Zunächst geht Elke Scherstjanoi in ihrem „Wir sind in der Höhle der Bestie“ überschriebenen Aufsatz auf die Topoi, Selbstdarstellungen und Tabus in der Briefkommunikation von Rotarmisten mit der Heimat über ihre Erlebnisse in Deutschland ein. Im Anschluss daran zeichnet Kurt Arlt den Kriegsverlauf an der Ostfront und seine Auswirkungen auf Motivation und Stimmung in der Roten Armee nach.

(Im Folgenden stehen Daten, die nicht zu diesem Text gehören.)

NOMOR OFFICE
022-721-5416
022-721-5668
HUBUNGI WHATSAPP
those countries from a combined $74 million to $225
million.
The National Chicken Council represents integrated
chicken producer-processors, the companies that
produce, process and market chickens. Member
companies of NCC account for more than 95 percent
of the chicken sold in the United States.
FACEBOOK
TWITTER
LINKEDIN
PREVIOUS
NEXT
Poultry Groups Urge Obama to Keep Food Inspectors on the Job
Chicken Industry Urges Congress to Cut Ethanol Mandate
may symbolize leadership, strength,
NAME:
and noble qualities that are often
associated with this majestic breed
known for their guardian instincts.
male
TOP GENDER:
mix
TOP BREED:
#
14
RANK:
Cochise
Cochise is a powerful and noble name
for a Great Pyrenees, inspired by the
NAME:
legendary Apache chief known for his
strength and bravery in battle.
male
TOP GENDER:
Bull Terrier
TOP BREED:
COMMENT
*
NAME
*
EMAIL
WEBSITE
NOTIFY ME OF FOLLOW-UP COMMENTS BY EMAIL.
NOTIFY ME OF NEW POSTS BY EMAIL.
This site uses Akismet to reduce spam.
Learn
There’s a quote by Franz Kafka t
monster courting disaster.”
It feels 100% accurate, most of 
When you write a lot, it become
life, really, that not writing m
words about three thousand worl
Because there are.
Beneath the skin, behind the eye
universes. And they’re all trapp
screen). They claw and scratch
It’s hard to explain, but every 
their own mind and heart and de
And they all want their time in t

Die Erfahrung eines von beiden Seiten äußerst hart und rücksichtslos geführten Vernichtungskrieges gepaart mit der bis 1945 fortgesetzten Hasspropaganda führte zu einer Brutalisierung und Verrohung der Truppe, die beim Zusammentreffen mit der deutschen Bevölkerung in massive Übergriffe mündete. Diese sind, wie Arlt zu Recht hervorhebt, bis heute in der deutsch-russischen Geschichtsschreibung kaum aufgearbeitet und werden „in Rußland nach wie vor weitgehend verschwiegen und verdrängt“ (S. 241).

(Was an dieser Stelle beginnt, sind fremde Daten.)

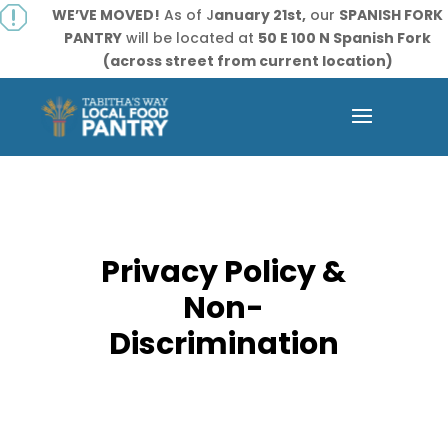
q
WE’VE MOVED!
As of J
anuary 21st,
our
SPANISH FORK
PANTRY
will be located at
50 E 100 N Spanish Fork
(across street from current location)
Privacy Policy &
Non-
Discrimination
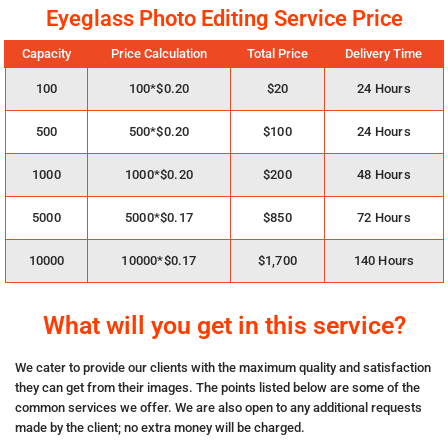
Eyeglass Photo Editing Service Price
Capacity
Price Calculation
Total Price
Delivery Time
100
100*$0.20
$20
24 Hours
500
500*$0.20
$100
24 Hours
1000
1000*$0.20
$200
48 Hours
5000
5000*$0.17
$850
72 Hours
10000
10000*$0.17
$1,700
140 Hours
What will you get in this service?
We cater to provide our clients with the maximum quality and satisfaction
they can get from their images. The points listed below are some of the
common services we offer. We are also open to any additional requests
made by the client; no extra money will be charged.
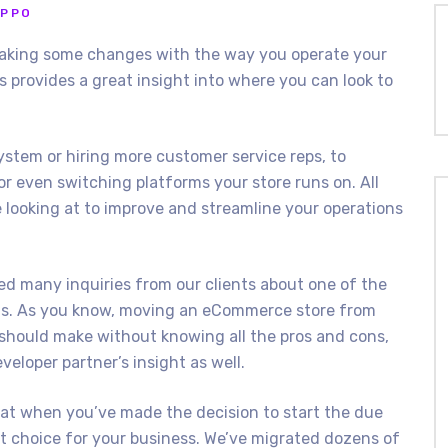
IPPO
aking some changes with the way you operate your
 provides a great insight into where you can look to
tem or hiring more customer service reps, to
or even switching platforms your store runs on. All
 looking at to improve and streamline your operations
ed many inquiries from our clients about one of the
ms. As you know, moving an eCommerce store from
 should make without knowing all the pros and cons,
veloper partner’s insight as well.
that when you’ve made the decision to start the due
ht choice for your business. We’ve migrated dozens of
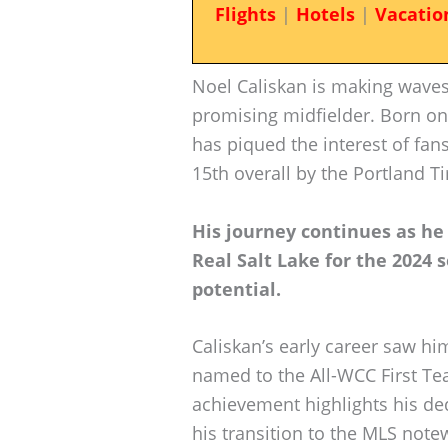
Flights
|
Hotels
|
Vacatio
Noel Caliskan is making waves
promising midfielder. Born on
has piqued the interest of fan
15th overall by the Portland T
His journey continues as he 
Real Salt Lake for the 2024 
potential.
Caliskan’s early career saw hi
named to the All-WCC First Te
achievement highlights his ded
his transition to the MLS note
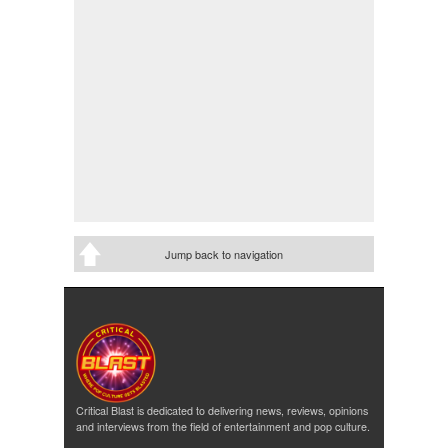
Jump back to navigation
Critical Blast is dedicated to delivering news, reviews, opinions
and interviews from the field of entertainment and pop culture.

Dem sich wandelnden Bild von Deutschland und den Deutschen in den Augen sowjetischer Soldaten und Offiziere widmet sich explizit der Beitrag von Elena S. Senjarskaja. Sie verweist auf die anfänglichen Illusionen hinsichtlich der „deutschen Klassenbrüder in Wehrmachtsuniform“, die nach den bitteren Erfahrungen des Jahres 1941 dem „national gefärbten Abbild vom Deutschen als Faschisten“ (S. 250f.) wichen. Anschaulich zeigt die Autorin, wie das aus den Berichten über deutsche Verbrechen und der Erfahrung eigenen Leidens resultierende Bedürfnis nach Vergeltung zur Grundlage der politischen Arbeit der Roten Armee während des Krieges wurde.

Thematisch unmittelbar daran knüpft der Aufsatz von Aleksandr V. Perepelicyn und Natalja P. Timofeeva über das Deutschenbild in der sowjetischen Militärpropaganda an. Nachdem anfänglich noch zwischen deutschem Volk und faschistischen Herrschern differenziert worden war, dominierte schon bald die pauschale Darstellung „der Deutschen“ als „Faschisten“, als „wilde, tollwütige Tiere“ (S. 271). Anders als in manchen Erfahrungsberichten sowjetischer Kriegsteilnehmer, die die Wehrmacht als „sehr starken Gegner“ (S. 252) schildern, wurden die deutschen Soldaten in der Propaganda als „dumpfe Menschenmasse“ (S. 270) dargestellt, ein Topos, der nicht nur Ähnlichkeiten mit den zeitgenössischen deutschen Stereotypen über die Rote Armee aufweist, sondern bis weit nach 1945 im Genre des Partisanenfilms gepflegt wurde.

Die Aufsätze von Bernhard Fisch und Bernd Gottberg nehmen einen Perspektivwechsel vor. Fisch betrachtet die Instrumentalisierung und Verfälschung der Erschießung deutscher Zivilisten in Nemmersdorf im Oktober 1944 durch die NS-Propaganda, während Gottberg die Beurteilung der Kampfmoral der sowjetischen Streitkräfte durch die Aufklärungsstrukturen der Wehrmacht darstellt. Carola Tischler zeichnet die Hintergründe der Kontroverse um Ilja Erenburgs Rolle in der sowjetischen Kriegspropaganda nach. Der äußerst gelungene Beitrag von Christel und Klaus-Alexander Panzig zeigt anhand von Zeitzeugenbefragungen sehr plastisch die möglichen Verläufe der ersten Begegnungen zwischen deutscher Bevölkerung und sowjetischen Soldaten.

Den Abschluss des Bandes bilden die Beiträge von Jan Foitzik über kriegsvölkerrechtliche Aspekte der sowjetischen Besetzung Ost- und Mitteldeutschlands sowie von Ljudmila A. Mercalova und Andrei N. Mercalov über die Ergebnisse und Defizite der sowjetischen und postsowjetischen Geschichtsschreibung zum Thema Rote Armee und deutsche Zivilbevölkerung am Ende des Zweiten Weltkrieges. Abgerundet wird der vorliegende Band durch eine von Christiane Künzel zusammengestellte Auswahlbibliografie zu methodologischen Problemen der Feldpostforschung und den verschiedenen inhaltlichen Aspekten der Beiträge.